LewesLight 2017 is this weekend

LewesLight 2017

LewesLight 2017 – running from Friday to Saturday, October 13-15 – promises a “festival of light unlike any other”, now in its third year.

Spokeswoman Rachel Cunningham said: “It is a festival with a theme, which celebrates the history of this ancient market town. The specially-commissioned light installations, enhanced, for the first time this year, by poetry, performance and music, are by national and international designers from a wide variety of backgrounds. Each evocative artwork illustrates an aspect of the story. The festival is also a showcase for the digital media design, photography and production arts students at Sussex Downs College.

“This year’s festival will illuminate the fascinating industrial, commercial and trading past of Lewes, focusing on the heart of its high streets from the Town Hall to the end of the Cliffe. Lewes is a town with a surprising and intriguing past. Looking at it now, who would guess that within living memory, it was a significant industrial centre with foundries and cement and gas works?
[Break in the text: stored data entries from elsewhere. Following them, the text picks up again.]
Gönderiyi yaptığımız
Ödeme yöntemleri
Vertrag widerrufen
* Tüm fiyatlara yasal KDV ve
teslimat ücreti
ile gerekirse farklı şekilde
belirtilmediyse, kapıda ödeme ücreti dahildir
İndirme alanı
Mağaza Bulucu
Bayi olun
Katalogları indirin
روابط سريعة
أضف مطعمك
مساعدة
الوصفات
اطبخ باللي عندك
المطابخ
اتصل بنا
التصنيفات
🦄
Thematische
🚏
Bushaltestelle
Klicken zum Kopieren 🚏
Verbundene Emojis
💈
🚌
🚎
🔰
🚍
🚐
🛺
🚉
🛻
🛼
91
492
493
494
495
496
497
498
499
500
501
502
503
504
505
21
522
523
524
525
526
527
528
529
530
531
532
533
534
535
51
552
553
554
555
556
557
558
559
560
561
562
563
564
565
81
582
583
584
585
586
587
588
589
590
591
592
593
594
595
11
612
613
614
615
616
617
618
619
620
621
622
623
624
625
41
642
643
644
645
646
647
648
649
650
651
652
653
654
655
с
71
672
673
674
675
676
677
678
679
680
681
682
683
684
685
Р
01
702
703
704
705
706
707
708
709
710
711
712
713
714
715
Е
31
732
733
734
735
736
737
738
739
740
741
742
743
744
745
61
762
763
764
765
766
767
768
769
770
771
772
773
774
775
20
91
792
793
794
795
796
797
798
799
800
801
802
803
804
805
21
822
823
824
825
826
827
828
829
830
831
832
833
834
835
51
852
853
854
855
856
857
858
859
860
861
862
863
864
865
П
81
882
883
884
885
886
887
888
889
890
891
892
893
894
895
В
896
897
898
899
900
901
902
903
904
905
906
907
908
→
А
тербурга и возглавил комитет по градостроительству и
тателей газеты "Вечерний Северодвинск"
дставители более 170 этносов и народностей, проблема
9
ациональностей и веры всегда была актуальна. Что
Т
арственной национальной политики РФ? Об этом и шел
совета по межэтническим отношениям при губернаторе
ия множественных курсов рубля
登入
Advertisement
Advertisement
“The Festival will bring to life-lesser known stories and the people who have transformed and influenced the town over the centuries. In the High Street, wealthy businessmen collected jewels and commissioned paintings, whilst on the other side of the river the Cliffe area has remained a community of traders for hundreds of years. There was once an extensive network of rail lines and sidings in the heart of Lewes, and for several centuries, the river was a major artery for transporting goods and materials.

“LewesLight is run on a not-for-profit basis with professionals donating their time. It is organised in partnership with Sussex Downs College and is supported by Lewes District Council, Lewes Town Council, leading companies in the lighting industry and other sponsors who have local links, including Bill’s, now a national institution.

“The festival is free and open to all. Run from the heart of the Lewes community, it welcomes visitors from throughout the country. There will be regular guided tours by an excellent team of local historians.”

Graham Festenstein, festival director, said: “Many festivals contain truly-beautiful, specially-commissioned artworks, but whilst some of these installations may be site specific, few are created to elucidate an historical context. On the other hand, the large scale, more commercial lighting events concentrate on entertainment. Our aim is to achieve more.

“LewesLight 2017 will include magnificent artworks, created by an even greater number of artists and designers than in previous years, many of whom are of the highest order and also have local links. Each installation is inspired by the context of Lewes, and contributes to a narrative about the town, its history and its people. We can deliver much more by way of story-telling, to engage a wider audience, particularly younger people, in a stimulating and exciting way. Lewes is compact and walkable, and lends itself to an illuminated trail.

“LewesLight is a showcase where designers can develop their personal profiles and highlight their practices, as well as demonstrating the impact that lighting can have on public spaces. It increases understanding of the environmental issues of lighting, particularly in the context of the Dark Skies Reserve.”